I tipici sintomi della protusione discale consistono in un dolore diffuso alla colonna vertebrale, fenomeni di parestesia (formicolio) ed intorpidimento degli arti superiori o inferiori e astenia muscolare con diminuita forza contrattile.

Per una diagnosi corrette l’indagine clinica d’elezione è la risonanza magnetica, spesso completata da elettromiografia.

Soltanto in alcuni casi viene prescritta la TAC con valutazione neurologica.

Cause Protrusione Discale

Con l’invecchiamento, i dischi intervertebrali tendono a diminuire resistenza ed elasticità per una progressiva perdita della loro componente acquosa.

Anche errate abitudini posturali, tendenza al sovrappeso, sedentarietà, stile di vita inadeguato oppure infortuni sportivi possono contribuire all’insorgenza di protrusione discale.

Tale disturbo può essere complicato da un’interessamento nervoso con compressione dei nervi spinali che, a seconda della localizzazione, provoca una differente sintomatologia.

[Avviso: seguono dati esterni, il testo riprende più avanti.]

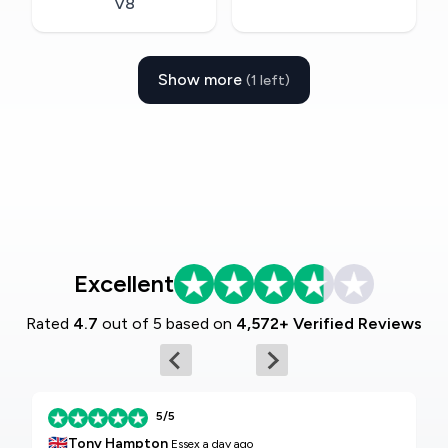
V8
Show more
(1 left)
Excellent
Rated
4.7
out of 5 based on
4,572+ Verified Reviews
5/5
🇬🇧
Tony Hampton
Essex
a day ago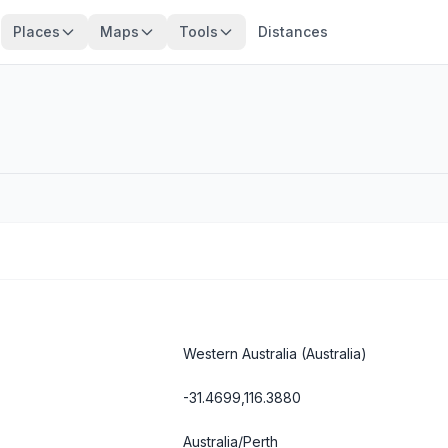
Places
Maps
Tools
Distances
Western Australia
(Australia)
-31.4699,116.3880
Australia/Perth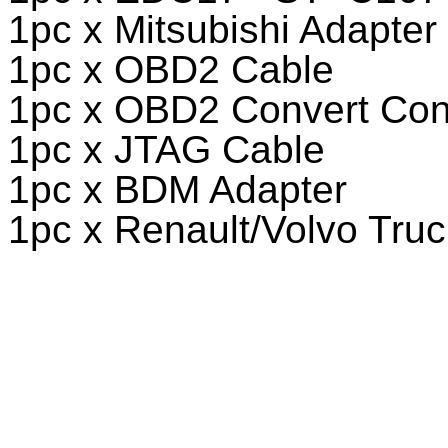
1pc x Mitsubishi Adapter
1pc x OBD2 Cable
1pc x OBD2 Convert Con
1pc x JTAG Cable
1pc x BDM Adapter
1pc x Renault/Volvo Truc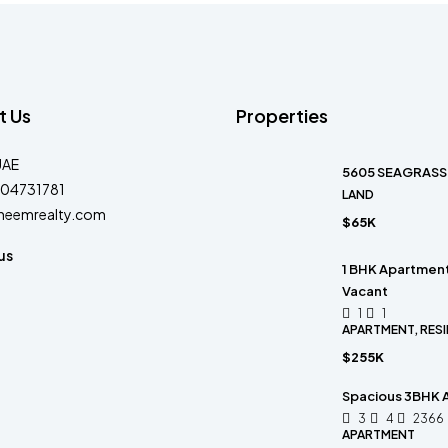
t Us
Properties
UAE
5605 SEAGRASS 
04731781
LAND
heemrealty.com
$65K
us
1 BHK Apartment 
Vacant
1
1
APARTMENT, RESI
$255K
Spacious 3BHK A
3
4
2366
APARTMENT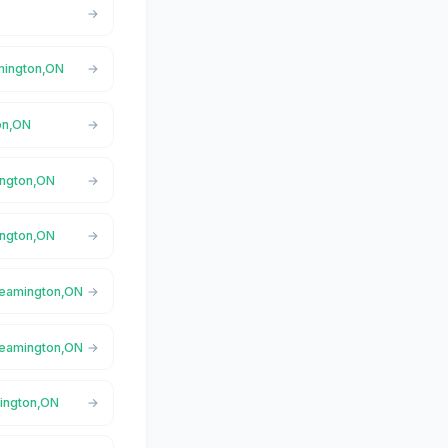
amington,ON
on,ON
ington,ON
ington,ON
 Leamington,ON
 Leamington,ON
mington,ON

Cure Protusione Discale Trattamenti Conservativi

Quali sono i protocolli terapeutici della protrusione discale?

La scelta del protocollo terapeutico in caso di protrusione discale dipende dalla sua gravità: vi sono casi assolutamente asintomatici ed altri accompagnati da manifestazioni dolorose di notevole intensità.

Nelle situazioni meno gravi si ricorre ad un trattamento conservativo, mentre per quelli più importanti si deve intervenire chirurgicamente.

Il trattamento conservativo contempla diverse possibilità, che sono:

  • Farmaci, solitamente quelli prescritti in caso di protrusione discale appartengono alla categoria dei FANS (Farmaci Antinfiammatori Non Steroidei) che hanno lo scopo di attenuare i processi infiammatori conseguenti alle stimolazioni meccaniche dei dischi fuori sede. Anche medicinali miorilassanti si sono rivelati molto efficaci. In casi di maggiore gravità si fa ricorso ai corticosteroidi spesso abbinati ad antidolorifici sistemici;
  • Massoterapia e Fisioterapia, vengono consigliate come terapia di mantenimento, una volta che sia stato superato l’episodio acuto; si tratta di procedure da effettuare nel lungo periodo, finalizzate a rinforzare la muscolatura per aumentare la flessibilità della colonna vertebrale;
  • Ozonoterapia, questa terapia viene consigliata nei casi in cui il dolore non risponde alle cure tradizionali; si avvale dell’elevato potere antinfiammatorio ed antidolorifico dell’ozono, un gas in grado di eliminare i mediatori del dolore (istamina, prostaglandine e serotonina). La tecnica prevede infiltrazioni sottocutanee di ozono in sede paravertebrale; il risultato è la scomparsa della sintomatologia dolorosa in oltre 80% dei pazienti. Solitamente un ciclo di applicazioni prevede due sedute alla settimana per almeno sei settimane, anche se i primi risultati sono percepiti dopo le prime due settimane. Trattandosi di una terapia assolutamente naturale, non comporta particolari controindicazioni, anche se deve essere eseguita da personale specializzato.